## What is expected
Leave the pictures behind and reproduce every line of the listing exactly.

□ □ □ □ □

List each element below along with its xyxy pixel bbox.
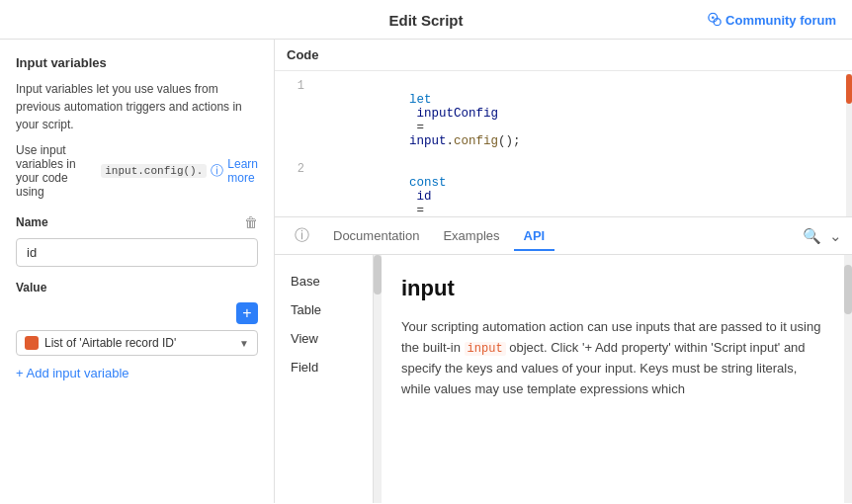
vertical-scrollbar[interactable] bbox=[374, 255, 382, 503]
rscroll-thumb bbox=[844, 265, 852, 314]
tabs-right: 🔍 ⌄ bbox=[803, 227, 842, 245]
left-panel-heading: Input variables bbox=[16, 55, 258, 70]
help-circle-icon: ⓘ bbox=[211, 162, 223, 180]
airtable-icon bbox=[25, 336, 39, 350]
api-nav-view[interactable]: View bbox=[275, 324, 373, 353]
chevron-down-icon: ▼ bbox=[239, 338, 249, 349]
tab-documentation[interactable]: Documentation bbox=[323, 222, 429, 251]
tabs-bar: ⓘ Documentation Examples API 🔍 ⌄ bbox=[275, 217, 852, 255]
code-example: input.config(). bbox=[101, 164, 207, 178]
bottom-wrapper: ⓘ Documentation Examples API 🔍 ⌄ Base Ta… bbox=[275, 217, 852, 503]
left-panel-description: Input variables let you use values from … bbox=[16, 80, 258, 133]
add-variable-button[interactable]: + Add input variable bbox=[16, 366, 129, 380]
code-scrollbar[interactable] bbox=[846, 74, 852, 217]
delete-icon[interactable]: 🗑 bbox=[244, 214, 258, 230]
value-row: + bbox=[16, 302, 258, 324]
api-content-body: Your scripting automation action can use… bbox=[401, 317, 824, 400]
code-line-2: 2 const id = inputConfig.id; bbox=[275, 162, 852, 214]
api-nav-table[interactable]: Table bbox=[275, 295, 373, 324]
main-layout: Input variables Input variables let you … bbox=[0, 40, 852, 503]
value-select[interactable]: List of 'Airtable record ID' ▼ bbox=[16, 330, 258, 356]
value-label: Value bbox=[16, 281, 258, 294]
tab-examples[interactable]: Examples bbox=[433, 222, 509, 251]
vscroll-thumb bbox=[374, 255, 382, 294]
community-forum-link[interactable]: Community forum bbox=[708, 12, 836, 27]
page-title: Edit Script bbox=[388, 12, 463, 29]
highlight-input: input bbox=[465, 342, 506, 356]
name-input[interactable] bbox=[16, 238, 258, 267]
tab-api[interactable]: API bbox=[514, 222, 555, 251]
api-nav: Base Table View Field bbox=[275, 255, 374, 503]
community-forum-label: Community forum bbox=[725, 12, 836, 27]
api-nav-field[interactable]: Field bbox=[275, 353, 373, 381]
help-icon-button[interactable]: ⓘ bbox=[285, 220, 319, 253]
value-select-label: List of 'Airtable record ID' bbox=[44, 336, 176, 350]
name-section-header: Name 🗑 bbox=[16, 214, 258, 230]
value-section: Value + List of 'Airtable record ID' ▼ bbox=[16, 281, 258, 356]
api-content-title: input bbox=[401, 271, 824, 305]
learn-more-link[interactable]: Learn more bbox=[227, 157, 258, 185]
right-panel: Code 1 let inputConfig = input.config();… bbox=[275, 40, 852, 503]
code-line-1: 1 let inputConfig = input.config(); bbox=[275, 79, 852, 162]
name-label: Name bbox=[16, 215, 48, 229]
api-nav-base[interactable]: Base bbox=[275, 267, 373, 295]
bottom-content: Base Table View Field input Your scripti… bbox=[275, 255, 852, 503]
expand-button[interactable]: ⌄ bbox=[829, 227, 842, 245]
add-variable-label: + Add input variable bbox=[16, 366, 129, 380]
svg-point-2 bbox=[712, 16, 715, 19]
community-icon bbox=[708, 13, 722, 27]
right-scrollbar[interactable] bbox=[844, 255, 852, 503]
scrollbar-thumb bbox=[846, 74, 852, 104]
code-area: Code 1 let inputConfig = input.config();… bbox=[275, 40, 852, 217]
api-content: input Your scripting automation action c… bbox=[382, 255, 844, 503]
left-panel: Input variables Input variables let you … bbox=[0, 40, 275, 503]
search-button[interactable]: 🔍 bbox=[803, 227, 821, 245]
input-config-line: Use input variables in your code using i… bbox=[16, 143, 258, 199]
title-bar: Edit Script Community forum bbox=[0, 0, 852, 40]
usage-text: Use input variables in your code using bbox=[16, 143, 97, 199]
add-value-button[interactable]: + bbox=[236, 302, 258, 324]
code-editor[interactable]: 1 let inputConfig = input.config(); 2 co… bbox=[275, 71, 852, 214]
code-header: Code bbox=[275, 40, 852, 71]
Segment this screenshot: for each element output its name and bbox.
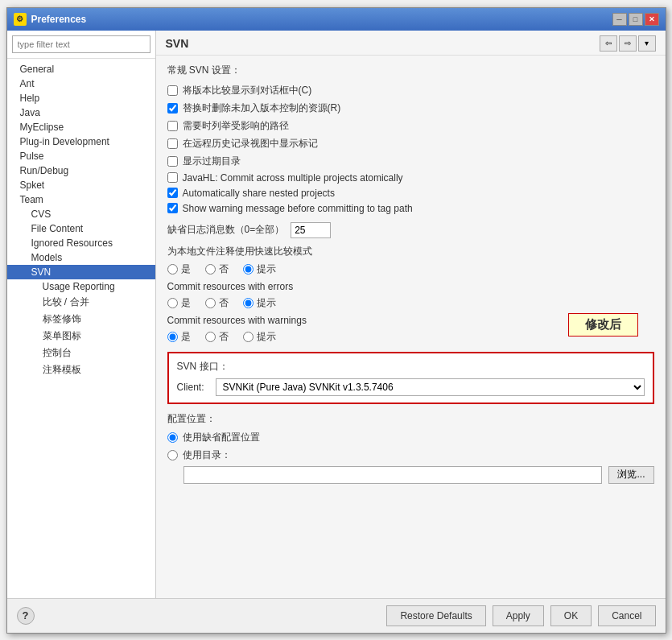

□ □ □ □ □

## Exercise response
List each element below along with its xyxy pixel bbox.
vertical-scrollbar[interactable] bbox=[374, 255, 382, 503]
rscroll-thumb bbox=[844, 265, 852, 314]
tabs-right: 🔍 ⌄ bbox=[803, 227, 842, 245]
left-panel-heading: Input variables bbox=[16, 55, 258, 70]
help-circle-icon: ⓘ bbox=[211, 162, 223, 180]
airtable-icon bbox=[25, 336, 39, 350]
api-nav-view[interactable]: View bbox=[275, 324, 373, 353]
chevron-down-icon: ▼ bbox=[239, 338, 249, 349]
tab-documentation[interactable]: Documentation bbox=[323, 222, 429, 251]
tabs-bar: ⓘ Documentation Examples API 🔍 ⌄ bbox=[275, 217, 852, 255]
code-example: input.config(). bbox=[101, 164, 207, 178]
bottom-wrapper: ⓘ Documentation Examples API 🔍 ⌄ Base Ta… bbox=[275, 217, 852, 503]
left-panel-description: Input variables let you use values from … bbox=[16, 80, 258, 133]
add-variable-button[interactable]: + Add input variable bbox=[16, 366, 129, 380]
code-scrollbar[interactable] bbox=[846, 74, 852, 217]
delete-icon[interactable]: 🗑 bbox=[244, 214, 258, 230]
value-row: + bbox=[16, 302, 258, 324]
api-content-body: Your scripting automation action can use… bbox=[401, 317, 824, 400]
code-line-2: 2 const id = inputConfig.id; bbox=[275, 162, 852, 214]
api-nav-table[interactable]: Table bbox=[275, 295, 373, 324]
main-layout: Input variables Input variables let you … bbox=[0, 40, 852, 503]
value-select[interactable]: List of 'Airtable record ID' ▼ bbox=[16, 330, 258, 356]
value-label: Value bbox=[16, 281, 258, 294]
tab-examples[interactable]: Examples bbox=[433, 222, 509, 251]
vscroll-thumb bbox=[374, 255, 382, 294]
community-forum-link[interactable]: Community forum bbox=[708, 12, 836, 27]
page-title: Edit Script bbox=[388, 12, 463, 29]
highlight-input: input bbox=[465, 342, 506, 356]
name-input[interactable] bbox=[16, 238, 258, 267]
tab-api[interactable]: API bbox=[514, 222, 555, 251]
api-nav: Base Table View Field bbox=[275, 255, 374, 503]
community-forum-label: Community forum bbox=[725, 12, 836, 27]
api-nav-field[interactable]: Field bbox=[275, 353, 373, 381]
help-icon-button[interactable]: ⓘ bbox=[285, 220, 319, 253]
value-select-label: List of 'Airtable record ID' bbox=[44, 336, 176, 350]
name-section-header: Name 🗑 bbox=[16, 214, 258, 230]
value-section: Value + List of 'Airtable record ID' ▼ bbox=[16, 281, 258, 356]
api-content-title: input bbox=[401, 271, 824, 305]
learn-more-link[interactable]: Learn more bbox=[227, 157, 258, 185]
right-panel: Code 1 let inputConfig = input.config();… bbox=[275, 40, 852, 503]
code-line-1: 1 let inputConfig = input.config(); bbox=[275, 79, 852, 162]
name-label: Name bbox=[16, 215, 48, 229]
api-nav-base[interactable]: Base bbox=[275, 267, 373, 295]
bottom-content: Base Table View Field input Your scripti… bbox=[275, 255, 852, 503]
expand-button[interactable]: ⌄ bbox=[829, 227, 842, 245]
add-variable-label: + Add input variable bbox=[16, 366, 129, 380]
svg-point-2 bbox=[712, 16, 715, 19]
community-icon bbox=[708, 13, 722, 27]
right-scrollbar[interactable] bbox=[844, 255, 852, 503]
scrollbar-thumb bbox=[846, 74, 852, 104]
code-area: Code 1 let inputConfig = input.config();… bbox=[275, 40, 852, 217]
api-content: input Your scripting automation action c… bbox=[382, 255, 844, 503]
left-panel: Input variables Input variables let you … bbox=[0, 40, 275, 503]
search-button[interactable]: 🔍 bbox=[803, 227, 821, 245]
input-config-line: Use input variables in your code using i… bbox=[16, 143, 258, 199]
title-bar: Edit Script Community forum bbox=[0, 0, 852, 40]
usage-text: Use input variables in your code using bbox=[16, 143, 97, 199]
add-value-button[interactable]: + bbox=[236, 302, 258, 324]
code-editor[interactable]: 1 let inputConfig = input.config(); 2 co… bbox=[275, 71, 852, 214]
code-header: Code bbox=[275, 40, 852, 71]
Segment this screenshot: for each element output its name and bbox.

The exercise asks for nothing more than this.